Jones did not directly answer a question about whether she would consider allowing more private clinics in Ontario.
“Health care will continue to be provided to Ontarians through the use of your OHIP card,” she said.
Nurses Association opposes further privatization
Catherine Hoy, president of the Ontario Nurses Association, has criticized the plan to increase services in private clinics.
“This is a scandalous move that will fill the pockets of investors, nothing more,” she said in a statement.
“The evidence is clear: health care privatization delivers worse health outcomes for our patients and much higher overhead costs for taxpayers. Ontario is diving deep into privatization that will only benefit shareholders.”
Hoy described it as “puzzling” that the plan also outlined steps to support emergency department doctors, but not nurses.
“The government missed a huge opportunity here to boost nurses’ compensation as key to retention and employment to limit additional closures,” she said.
In a statement, liberal health critic Dr. Adel Al-Shamji described the plan as “a series of empty promises” that showed the government “has not learned any lessons from the pandemic.”
The MPP said the Secretary of Health “rather than ignoring her responsibility to strengthen our publicly funded healthcare system by asking the for-profit sector to solve problems,” she should offer real solutions that address the root causes of the severe stress facing our healthcare system. “
Viable solutions include creating a “strong nursing workforce by repealing Law 124,” Shamji said, along with increasing funding for community and primary care operations that would reduce emergency department visits. Until then, he said, “this crisis will continue to spiral out of control.”
Ontario is expanding a program that sees physicians from across the province helping hospital workers in northern and rural communities, launching a new program to provide support and training from emergency physicians to rural emergency departments, as well as introducing a new program that connects resident physicians with physicians in northern and rural emergency departments.

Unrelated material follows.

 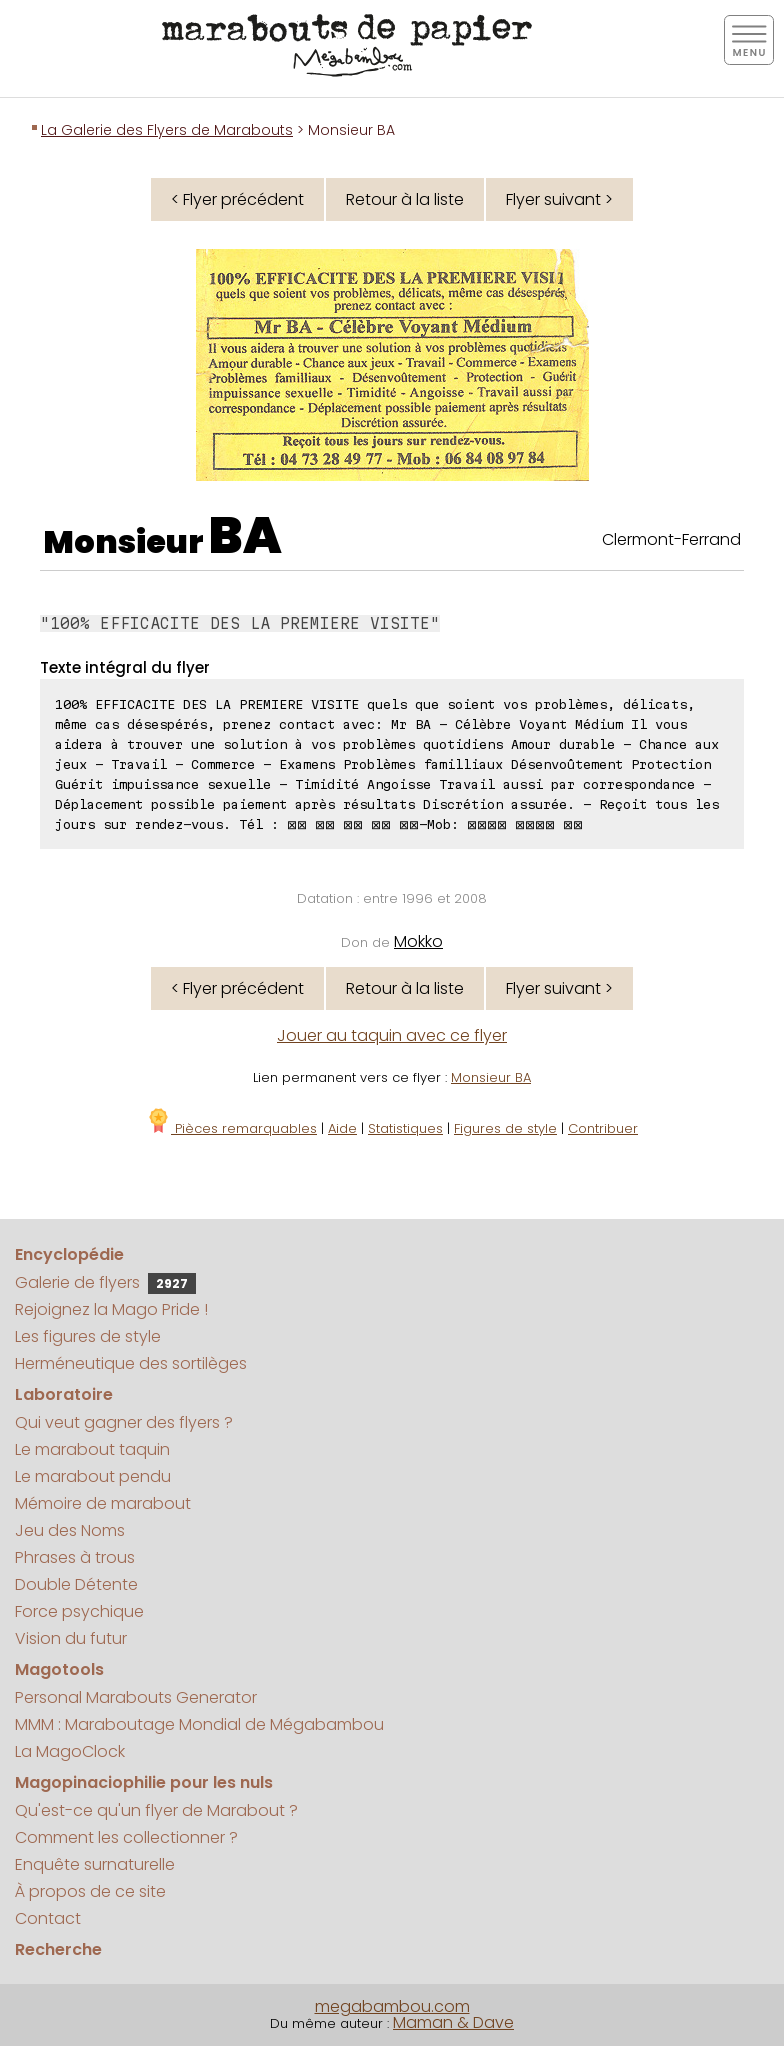 What do you see at coordinates (453, 2022) in the screenshot?
I see `Maman & Dave` at bounding box center [453, 2022].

Ontario to cover some nurses’ fees
The county will temporarily cover exam, application, and registration fees for retired and internationally trained nurses, saving them up to $1,500, and plans to invest up to $57.6 million over three years to increase the number of nurse practitioners working in long-term care homes.
Jones said she expects a plan today from both the College of Physicians and Surgeons of Ontario, as well as the College of Nurses of Ontario, on how they intend to expedite applications for those professionals still awaiting certification and licensing in Ontario.
The College of Nursing plan includes provisional enrollment of thousands of internationally trained nurses.
The county’s plan also includes modifying a program that can deploy full-time nurses across multiple hospitals in the area, and expanding a program for mid- to late-career or retired nurses to mentor new nurses.
“There are a lot of pieces that are part of this plan that haven’t been finalized,” Jones told reporters.